Un armatoste tosco, rudo, nos embistió por la derecha, con un escándalo similar a un grito de guerra.

Las ruedas cedieron ante el aplastante deseo de un rabioso atacante y se deslizaron por la acera con un sonido chirriante y vulgar, hasta que finalmente, un segundo estruendo las hizo detenerse secamente.

Del otro lado, del lado izquierdo del auto, un poste de electricidad había detenido nuestro mortecino derrapar, encajándose en la parte del conductor con otro gran estrépito.

Lo siguiente de lo que fui consciente, fue de como unas manos extrañas me tomaban consigo, me secuestraban; en el sentido más crudo de la palabra.

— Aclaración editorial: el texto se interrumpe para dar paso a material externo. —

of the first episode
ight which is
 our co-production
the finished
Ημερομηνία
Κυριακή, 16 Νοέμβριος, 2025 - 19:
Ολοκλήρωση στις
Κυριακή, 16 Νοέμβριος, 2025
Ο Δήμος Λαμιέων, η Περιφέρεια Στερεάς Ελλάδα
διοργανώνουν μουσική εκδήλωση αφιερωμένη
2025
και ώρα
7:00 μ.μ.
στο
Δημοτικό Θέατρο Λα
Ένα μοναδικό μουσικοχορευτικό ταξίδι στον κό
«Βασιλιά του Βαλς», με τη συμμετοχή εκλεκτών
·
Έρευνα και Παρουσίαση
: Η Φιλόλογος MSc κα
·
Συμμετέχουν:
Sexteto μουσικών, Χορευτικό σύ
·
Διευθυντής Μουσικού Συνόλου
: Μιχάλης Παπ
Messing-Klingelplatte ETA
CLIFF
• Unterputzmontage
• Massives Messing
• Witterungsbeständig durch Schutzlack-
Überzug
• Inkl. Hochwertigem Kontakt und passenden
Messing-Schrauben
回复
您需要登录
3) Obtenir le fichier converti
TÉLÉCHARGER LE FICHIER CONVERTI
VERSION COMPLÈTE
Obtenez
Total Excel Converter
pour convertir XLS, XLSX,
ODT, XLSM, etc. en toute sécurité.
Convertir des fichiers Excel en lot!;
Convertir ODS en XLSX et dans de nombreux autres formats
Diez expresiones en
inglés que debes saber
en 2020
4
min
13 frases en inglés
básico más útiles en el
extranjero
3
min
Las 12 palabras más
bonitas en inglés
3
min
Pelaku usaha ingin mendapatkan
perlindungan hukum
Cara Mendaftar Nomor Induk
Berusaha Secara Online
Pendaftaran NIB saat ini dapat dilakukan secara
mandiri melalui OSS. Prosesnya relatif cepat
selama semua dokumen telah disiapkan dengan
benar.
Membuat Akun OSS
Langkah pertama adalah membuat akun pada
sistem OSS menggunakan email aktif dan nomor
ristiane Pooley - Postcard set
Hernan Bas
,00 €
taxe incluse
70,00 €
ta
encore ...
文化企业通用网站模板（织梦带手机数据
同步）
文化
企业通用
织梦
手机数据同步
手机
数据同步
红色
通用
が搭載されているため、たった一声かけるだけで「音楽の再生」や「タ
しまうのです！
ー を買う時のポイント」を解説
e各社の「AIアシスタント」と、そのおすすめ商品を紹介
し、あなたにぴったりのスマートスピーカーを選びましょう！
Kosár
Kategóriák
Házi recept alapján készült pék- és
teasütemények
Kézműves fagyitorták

Mi mundo se agitaba hacia todas direcciones y aún así parecía no decidir su destino. Percibía, con una agudeza que se me antojaba lo más palpable que tenía, un violento movimiento oscilatorio, como si un gigante insubordinado se hubiera colado dentro de los jardines de un muchacho maltrecho, dentro, en el interior de mi mente, donde pisoteaba todo con sus enormes pies y su medio cerebro.

Ahora, me encantaría seguir con la historia, contarles el remate de este chiste amargo que me he dispuesto a narrar, pero lamentablemente mis obligaciones me llaman, lo cual es una verdadera lástima, pues mi corazón arde de unas ganas abrasadoras por seguir escribiendo, comunicando lo que tengo que decir a la vez que veo pasar los recuerdos ante mis ojos, tan claros como si los viviera de nuevo.

Ya les contaré sobre mi gallardo héroe, el muchacho de rostro angelical que llegó a salvar el día. Les relataré la profunda impresión que me causó su cautivadora, galante, bellísima expresión y la atracción que sentí hacia su voz suave y reconfortante.

Les contaré sobre el dolor y el miedo de mi primera transformación, violenta, forzada, antinatural y sumamente inminente, con nada más que mi ser temeroso y un joven apuesto que me miraba con asombro.

Lo siento mucho, más por mi, que por quien me lee, el capítulo a terminado.